BALI TRIBUNE - Meski sudah malapor, jalan jebol di Jalan Ratna, Desa Tegaltugu, Kota Gianyar belum juga diperbaiki.  Padahal dalam setahun terakhir jalan jebol itu sudah memakan korban. Sebagai bentuk protes, masyarakat yang tinggal di sekitar lokasi  melakukan aksi protes, dengan menanam pohon pisang.

Pantauan Bali Tribune, warga Tegal Tugu  benar-benar kesal dengan jalan jebol  dan sudah terjadi sejak dua tahunan itu. Jumat (29/7) pagi, beberapa warga  menanam pohon  pisang di titik jalan jebol untuk mengingatkan pemerintah setempat. Karena pengaduan resmi dari kepala lingkungan setempat, hingga kini belum juga ada penanganan.

Seorang warga setempat, Dewa Budiana Banjar mengatakan, pemasangan pohon pisang pada lubang jalan itu disebabkan warga tidak bisa lagi menahan emosinya. Sebab lubang diameter 1 meter persegi tersebut sudah terdapat sekitar dua tahun lalu.
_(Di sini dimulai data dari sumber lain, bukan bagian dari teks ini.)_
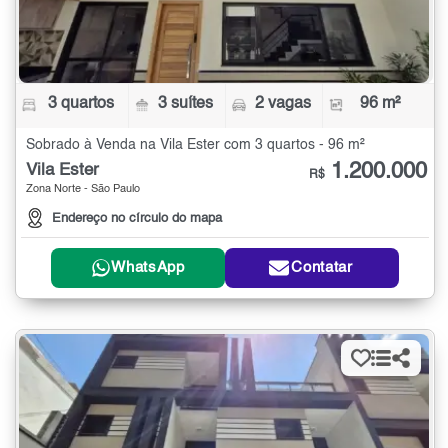
3 quartos
3 suítes
2 vagas
96 m²
Sobrado à Venda na Vila Ester com 3 quartos - 96 m²
1.200.000
Vila Ester
R$
Zona Norte - São Paulo
Endereço no círculo do mapa
WhatsApp
Contatar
Masyarakat pun sudah melaporkan hal itu ke Dinas PU Gianyar, tetapi tidak ada respon apapun. ”Kami  berharap Dinas PU Gianyar segera merespon protes warga. Sebab sejak dua tahun ini hampir puluhan pengguna sepeda motor dan sepeda gayung menjadi korban. Sebab selain lubang jalan relatif besar, lokasi tersebut juga gelap saat malam hari. Sebab minimnya lampu penerangan jalan,” terangnya.
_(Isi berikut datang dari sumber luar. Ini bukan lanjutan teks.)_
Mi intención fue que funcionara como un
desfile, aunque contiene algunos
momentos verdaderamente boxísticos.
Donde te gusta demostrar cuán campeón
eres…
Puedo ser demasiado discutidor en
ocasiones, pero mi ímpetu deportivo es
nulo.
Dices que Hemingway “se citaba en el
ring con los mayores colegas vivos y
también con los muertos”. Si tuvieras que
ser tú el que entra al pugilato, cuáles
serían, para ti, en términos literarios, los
Disebutkan, korban tidak bisa dihitung lagi, syukurnya tidak sampai menelan korban nyawa.  Namun jika tidak segera diperbaiki, kecelakaan yang berakibat fatal akan sulit dihindari di kemudian hari. Jalan berlobang di jalan tersebut tidak hanya satu, namun juga terdapat di beberapa titik. Kondisi ini terjadi lantaran Dinas PU Gianyar mengabaikan saluran irigasi yang menjadi pemicu kerusakan.
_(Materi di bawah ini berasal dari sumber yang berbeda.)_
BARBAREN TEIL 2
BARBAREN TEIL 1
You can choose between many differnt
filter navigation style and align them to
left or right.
Kepala Dinas PU Gianyar I Nyoman Nuadi mengatakan, pihaknya telah menurunkan tim untuk mengecek kerusakan. Pihaknya menyesalkan keadaan tersebut terjadi sudah cukup lama, dan telah memakan korban. Pihaknya memastikan akan melakukan pembenahan. Terkait kapan pembenahan dilakukan, pihaknya tengah menunggu hasil pengamatan petugas di lapangan. “Sudah kami turunkan tim ke lapangan. Tentunya akan kami perbaiki segera agara tidk menimbulkan korban lagi,” terangnya.